The last digit in an exponentation

J - 52 characters

wd,.10|(^12+12&|)/"1(".@{:`".;._2@,&'x ');._2(1!:1)3

Passes all tests given, though only if the trailing spaces on the third input are removed (I'm guessing this was unintentional).

Solution will work in j602 in console mode (e.g. in terminal, emacs j-shell, etc.). It will not work in j701 (no wd).

Explanation & Mathiness:

The 'magic number' 12 is the LCM of the lengths of the "last digit" tables found in the other answers. All digits repeat with periods 1,2,3 or 4 so they will also repeat with period 12. Adding twelve to that fixes cases where b mod 12 = 0. My solution computes (Last digit of A)^(12+(B mod 12)), giving a number with the same last digit. (I considered a sneaky broken solution eliminating the three characters '12+' by using e.g.

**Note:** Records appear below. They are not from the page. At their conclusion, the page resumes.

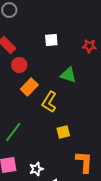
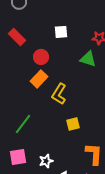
red circle: (19, 65) -> (41, 57), moved
green triangle: (68, 75) -> (88, 59), moved

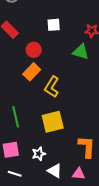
green line: (23, 124) -> (16, 117), turned -50
yellow square: (73, 124) -> (53, 122), moved, size x1.6

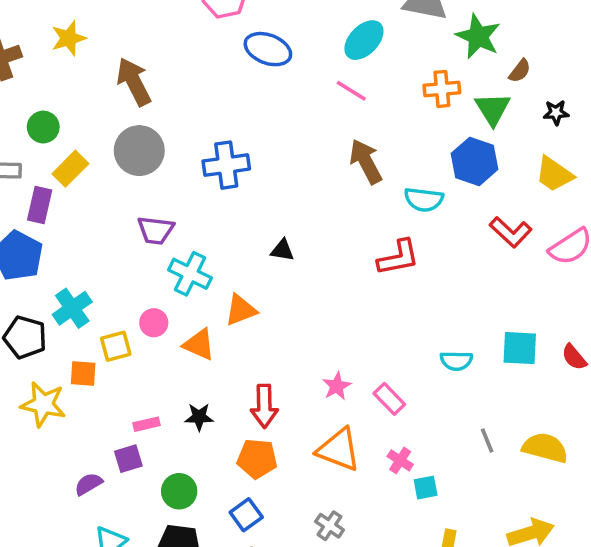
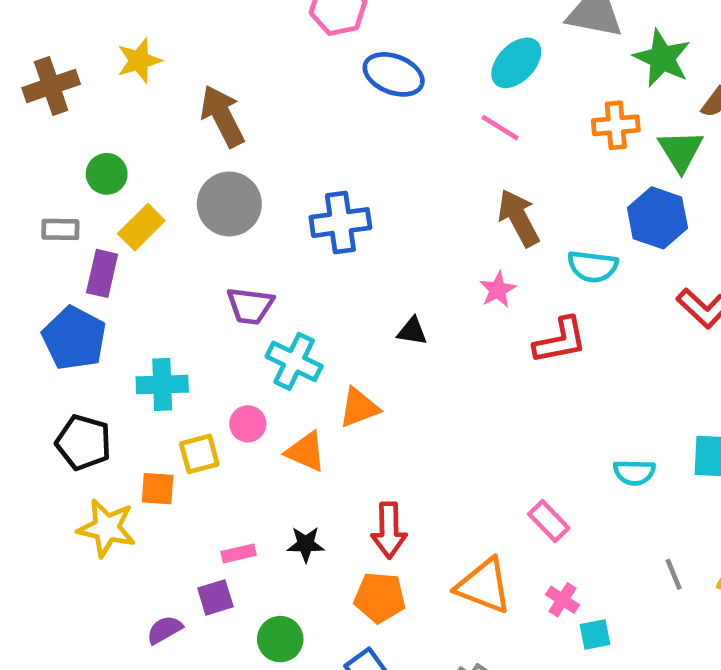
cyan cross: (72, 308) -> (162, 385), moved, turned 33
pink star: (337, 386) -> (498, 290), moved

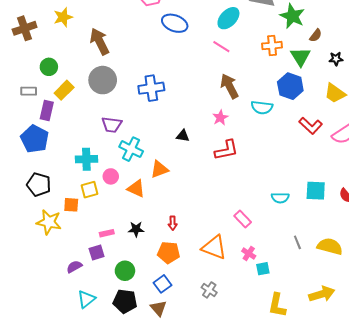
red L-shape: (560, 341) -> (226, 150), moved
cyan cross: (162, 385) -> (86, 159), moved
red arrow: (389, 530) -> (173, 223), size x0.6

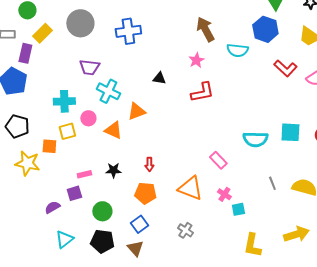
cyan semicircle: (280, 198) -> (255, 139), size x1.4

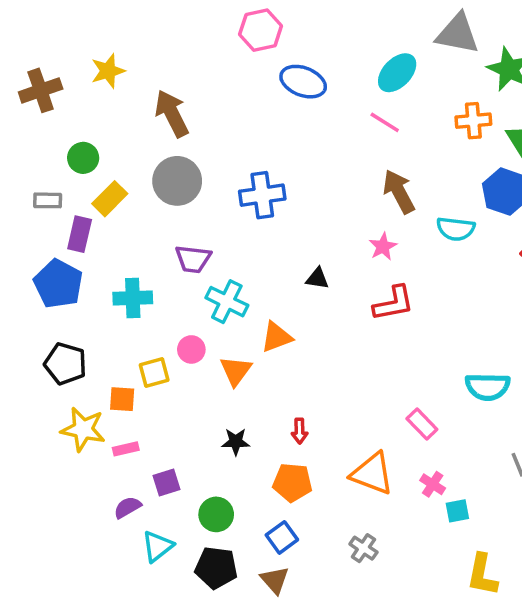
cyan cross: (64, 101) -> (133, 298), moved
orange triangle: (113, 130) -> (236, 371), turned 42
pink rectangle: (84, 174) -> (126, 449), moved
cyan triangle: (64, 239) -> (158, 546), moved

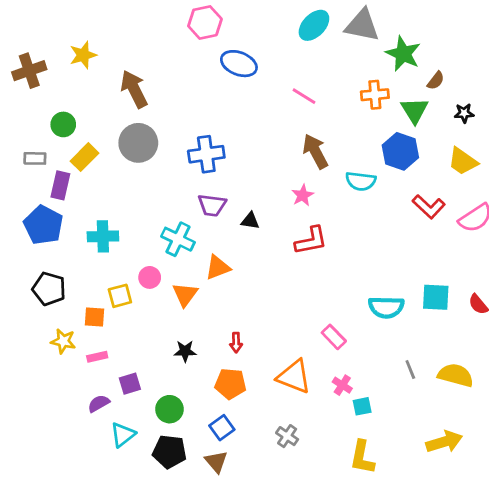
cyan ellipse: (397, 73) -> (314, 25), moved
purple trapezoid: (193, 259) -> (212, 205), moved
yellow star: (83, 429) -> (63, 341), size x0.7
yellow L-shape: (482, 575) -> (362, 457), moved

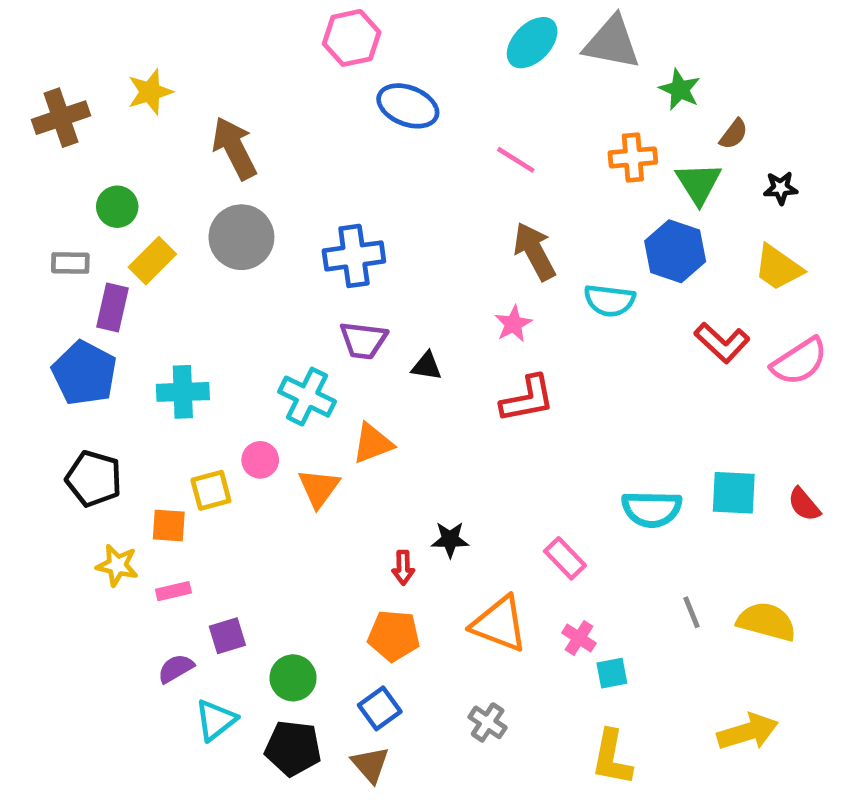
green star: (403, 54) -> (680, 89), size x0.7
black star: (185, 351) -> (450, 540), moved

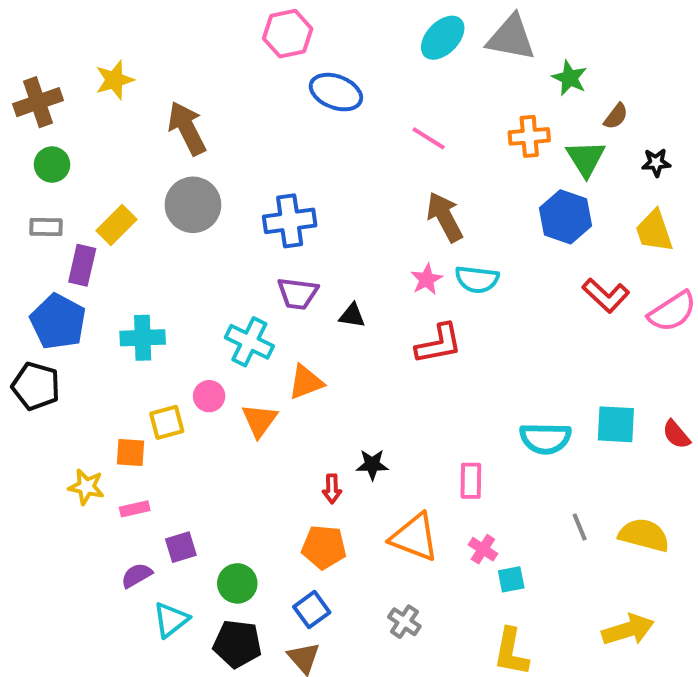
green circle: (117, 207) -> (52, 165), moved
yellow trapezoid: (778, 268) -> (654, 231), turned 36
cyan semicircle: (609, 300) -> (477, 279), moved
black pentagon: (94, 479) -> (36, 386), moved
pink rectangle: (565, 558) -> (471, 481), turned 45

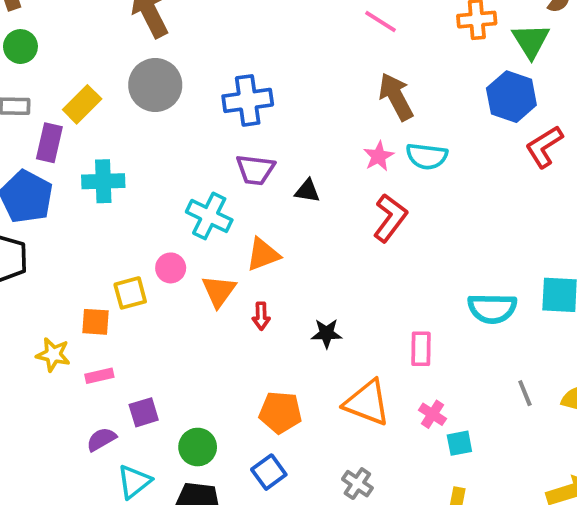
red L-shape: (606, 295) -> (544, 147), moved, turned 105
cyan cross: (143, 338) -> (103, 181), moved
red L-shape: (439, 344) -> (390, 218), turned -42
red arrow: (332, 489) -> (261, 316), moved

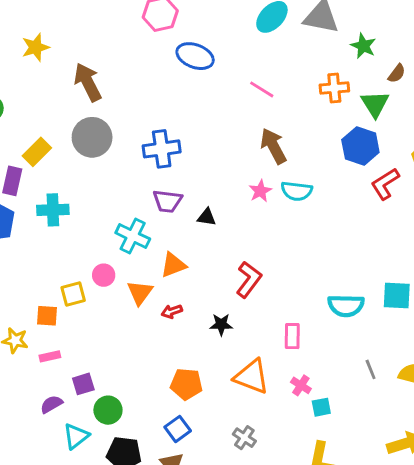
red L-shape: (390, 218) -> (249, 279), moved
red arrow: (261, 316) -> (172, 311), turned 72
green circle: (198, 447) -> (108, 410), moved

B mod 96 where no examples were likely to collide...)

Python 125 107 Chars

O(1) solution

while 1:a,b=map(int,raw_input().split());d=1;exec"d*=a;"*(b%4);c=a%5and d%5;print b/~b+1or c+[0,5][c%2-a%2]

GolfScript 21

~]2/{~.(4%)and?10%n}/

This basically calculate A^C mod 10 where C is in the range [1,4] and C mod 4 = B mod 4, except if B is 0, then C is also 0.

This shortcut is possible because A^(B+4) mod 10 = A^B mod 10 for any non-negative integer A and positive integer B.